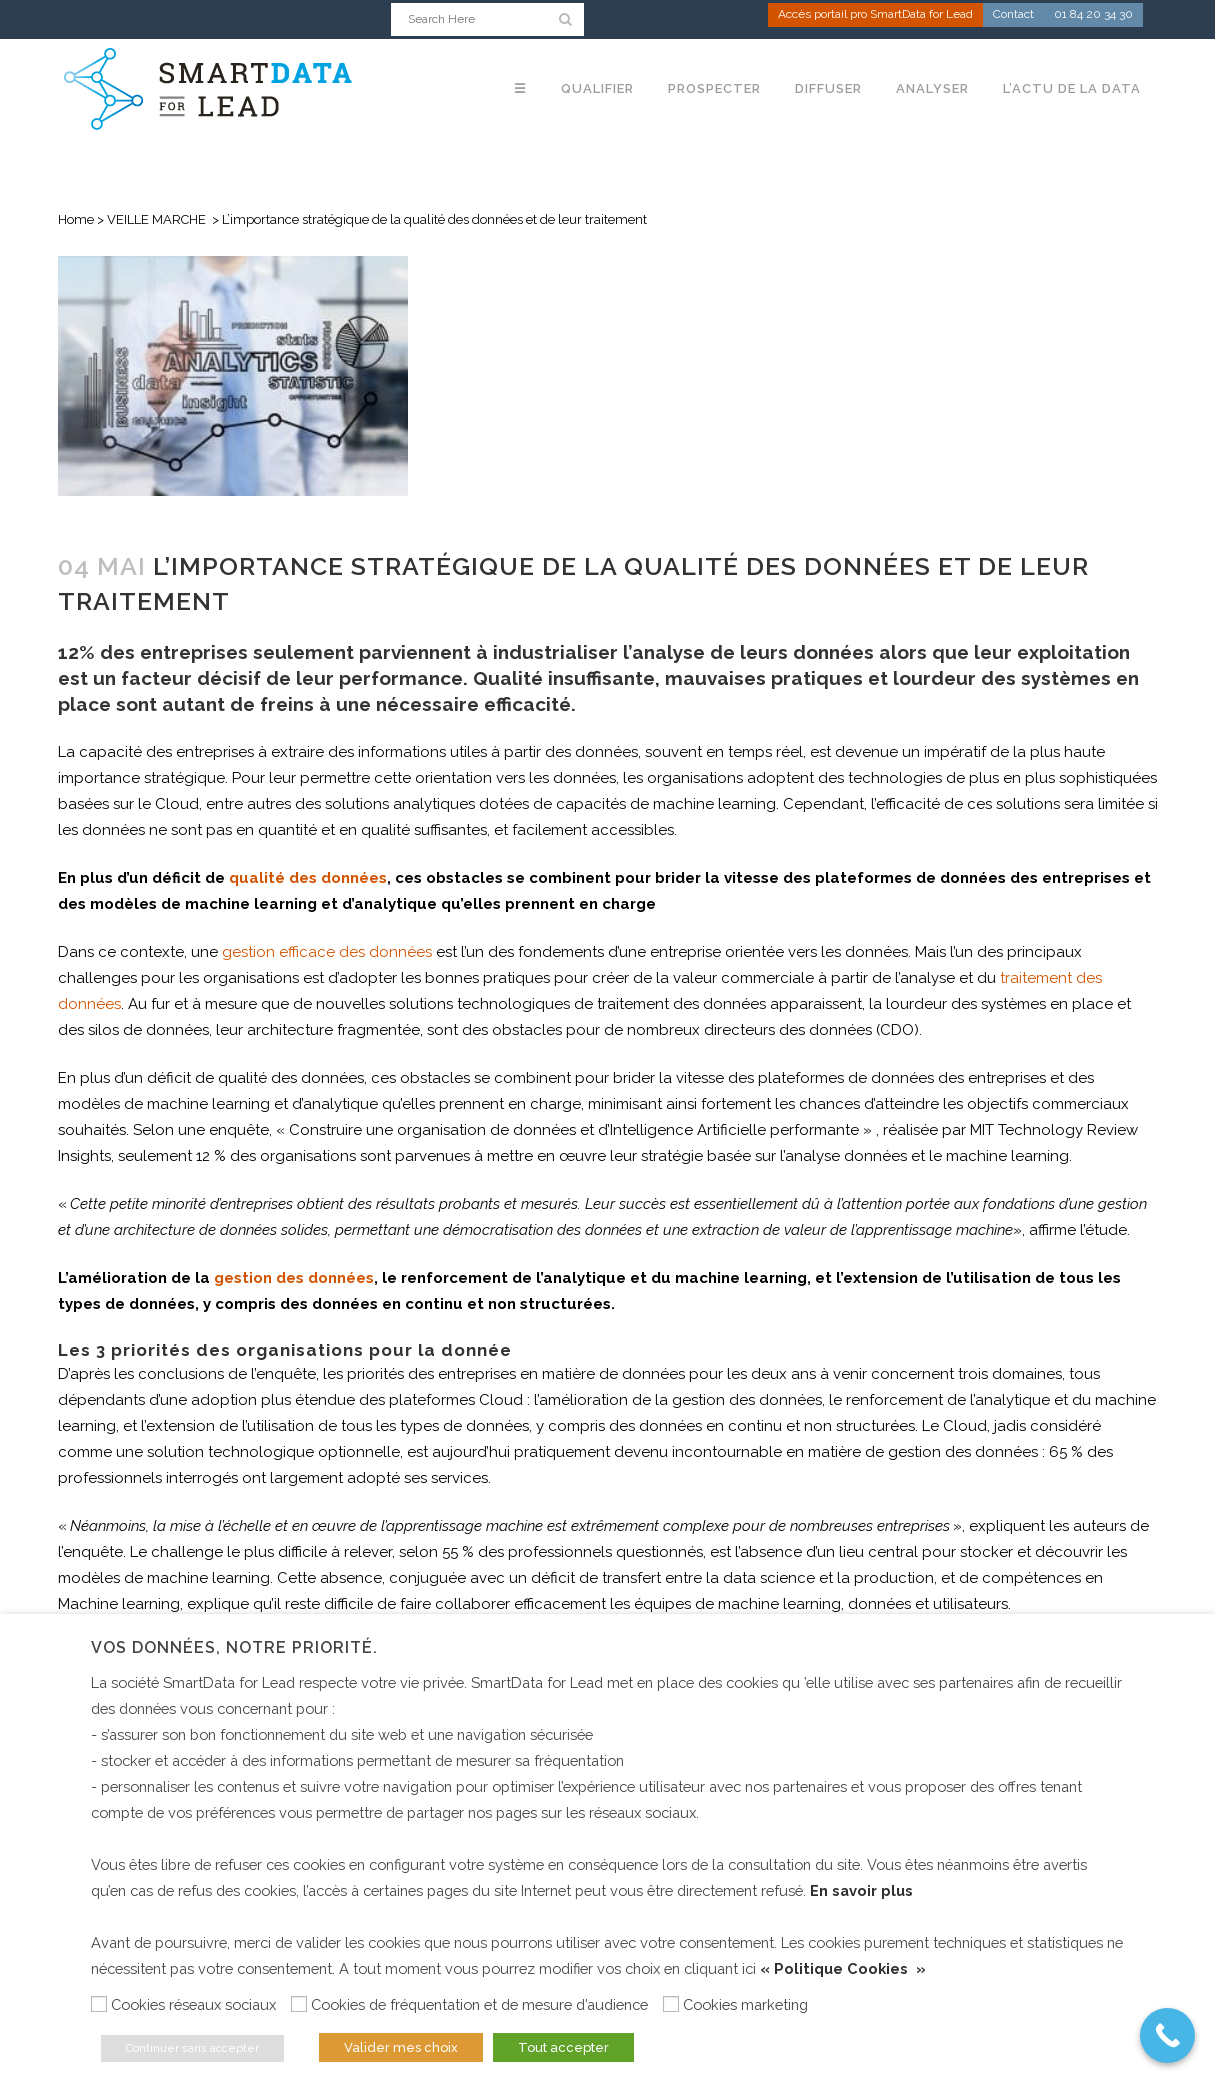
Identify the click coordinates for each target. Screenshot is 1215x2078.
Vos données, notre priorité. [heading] (234, 1647)
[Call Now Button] (1167, 2035)
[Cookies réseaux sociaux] (99, 2004)
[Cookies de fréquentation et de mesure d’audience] (299, 2004)
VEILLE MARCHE (156, 219)
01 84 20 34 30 (1093, 16)
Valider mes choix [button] (401, 2047)
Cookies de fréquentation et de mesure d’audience (479, 2004)
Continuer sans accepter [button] (192, 2048)
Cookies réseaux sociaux (193, 2004)
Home (76, 219)
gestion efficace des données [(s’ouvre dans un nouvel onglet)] (327, 952)
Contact (1013, 16)
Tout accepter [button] (563, 2047)
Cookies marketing (745, 2004)
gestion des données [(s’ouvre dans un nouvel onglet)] (294, 1278)
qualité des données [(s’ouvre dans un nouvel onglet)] (308, 878)
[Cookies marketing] (671, 2004)
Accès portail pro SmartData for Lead (875, 16)
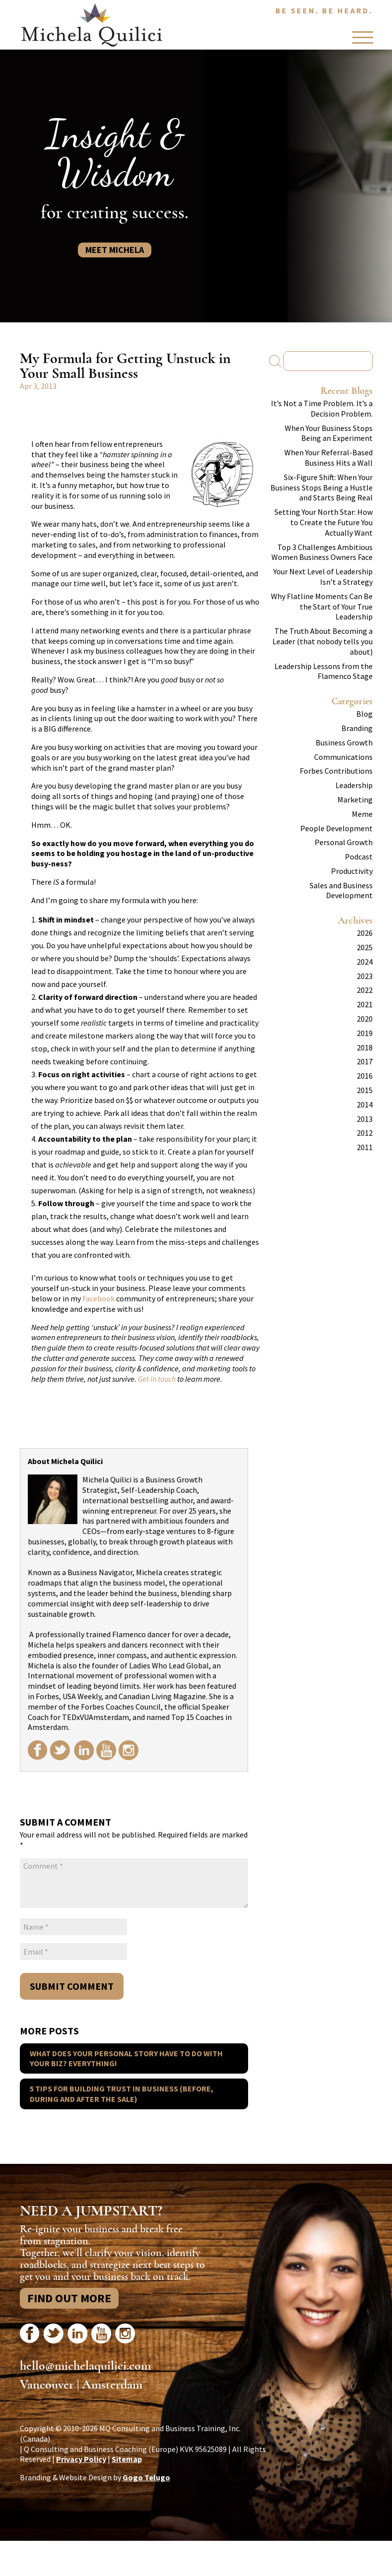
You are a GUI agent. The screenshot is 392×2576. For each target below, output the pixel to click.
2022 (365, 990)
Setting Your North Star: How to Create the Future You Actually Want (323, 522)
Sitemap (127, 2459)
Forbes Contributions (336, 771)
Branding (357, 728)
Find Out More (69, 2298)
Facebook (98, 1298)
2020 (365, 1019)
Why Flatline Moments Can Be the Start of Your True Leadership (322, 606)
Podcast (359, 856)
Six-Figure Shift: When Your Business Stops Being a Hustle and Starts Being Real (321, 487)
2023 (365, 976)
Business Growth (344, 742)
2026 (365, 933)
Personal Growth (344, 842)
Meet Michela (114, 249)
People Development (336, 828)
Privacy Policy (81, 2459)
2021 (365, 1004)
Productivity (352, 871)
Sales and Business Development (341, 890)
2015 (365, 1090)
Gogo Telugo (146, 2477)
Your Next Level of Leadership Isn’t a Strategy (323, 576)
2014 (365, 1104)
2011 (365, 1147)
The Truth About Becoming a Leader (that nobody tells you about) (322, 641)
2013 (365, 1119)
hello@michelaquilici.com (85, 2366)
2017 (365, 1061)
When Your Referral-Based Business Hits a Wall (328, 457)
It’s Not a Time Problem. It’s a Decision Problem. (322, 408)
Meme (362, 814)
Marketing (355, 799)
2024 (365, 962)
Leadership (354, 785)
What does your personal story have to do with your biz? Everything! (126, 2058)
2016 (365, 1076)
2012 (365, 1133)
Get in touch (157, 1379)
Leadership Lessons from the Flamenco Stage (323, 671)
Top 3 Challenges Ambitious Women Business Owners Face (322, 552)
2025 (365, 947)
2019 (365, 1033)
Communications (343, 757)
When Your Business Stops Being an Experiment (329, 433)
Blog (364, 714)
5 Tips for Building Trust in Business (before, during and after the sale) (121, 2094)
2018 (365, 1047)
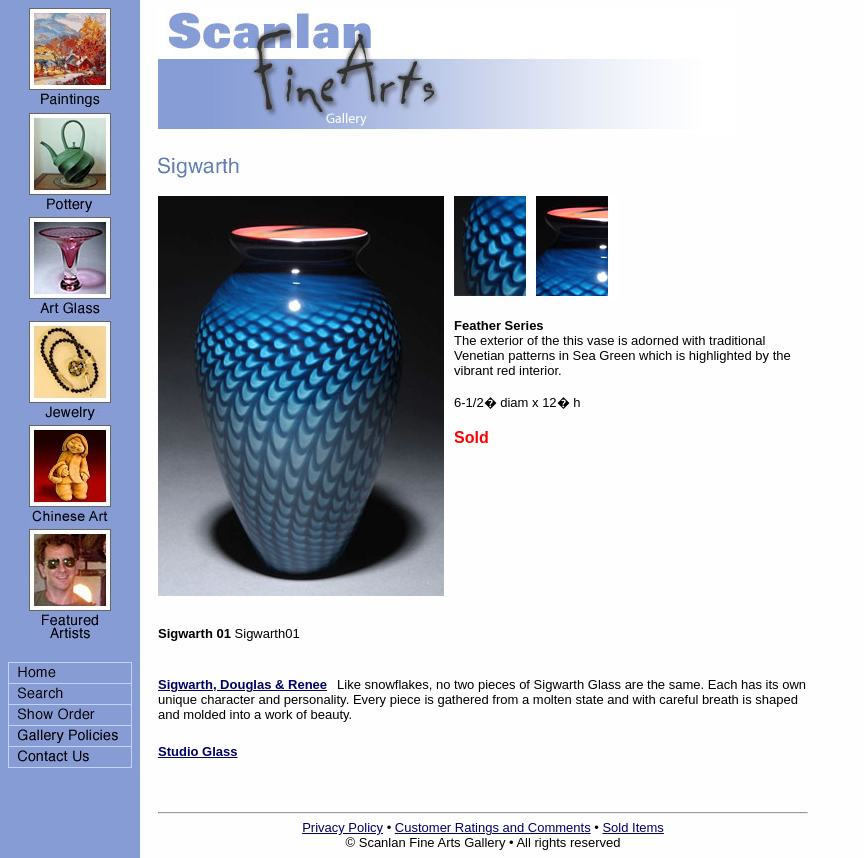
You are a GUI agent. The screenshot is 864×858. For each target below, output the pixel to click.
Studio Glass (197, 751)
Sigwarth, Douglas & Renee (242, 684)
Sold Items (632, 827)
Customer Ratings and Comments (493, 827)
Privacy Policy (342, 827)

========================================================================

### [WHAT YOU WILL DO]
Pictures aside, repeat exactly every line from the top of the listing above through the line bearing "2015 (365, 1090)", inclusive.

### [EXERCISE ANSWER]
Identify the click coordinates for each target. Screenshot is 1215x2078.
Vos données, notre priorité. [heading] (234, 1647)
[Call Now Button] (1167, 2035)
[Cookies réseaux sociaux] (99, 2004)
[Cookies de fréquentation et de mesure d’audience] (299, 2004)
VEILLE MARCHE (156, 219)
01 84 20 34 30 (1093, 16)
Valider mes choix [button] (401, 2047)
Cookies de fréquentation et de mesure d’audience (479, 2004)
Continuer sans accepter [button] (192, 2048)
Cookies réseaux sociaux (193, 2004)
Home (76, 219)
gestion efficace des données [(s’ouvre dans un nouvel onglet)] (327, 952)
Contact (1013, 16)
Tout accepter [button] (563, 2047)
Cookies marketing (745, 2004)
gestion des données [(s’ouvre dans un nouvel onglet)] (294, 1278)
qualité des données [(s’ouvre dans un nouvel onglet)] (308, 878)
[Cookies marketing] (671, 2004)
Accès portail pro SmartData for Lead (875, 16)
You are a GUI agent. The screenshot is 392×2576. For each target below, output the pixel to click.
2022 (365, 990)
Setting Your North Star: How to Create the Future You Actually Want (323, 522)
Sitemap (127, 2459)
Forbes Contributions (336, 771)
Branding (357, 728)
Find Out More (69, 2298)
Facebook (98, 1298)
2020 (365, 1019)
Why Flatline Moments Can Be the Start of Your True Leadership (322, 606)
Podcast (359, 856)
Six-Figure Shift: When Your Business Stops Being a Hustle and Starts Being Real (321, 487)
2023 (365, 976)
Business Growth (344, 742)
2026 (365, 933)
Personal Growth (344, 842)
Meet Michela (114, 249)
People Development (336, 828)
Privacy Policy (81, 2459)
2021 (365, 1004)
Productivity (352, 871)
Sales and Business Development (341, 890)
2015 (365, 1090)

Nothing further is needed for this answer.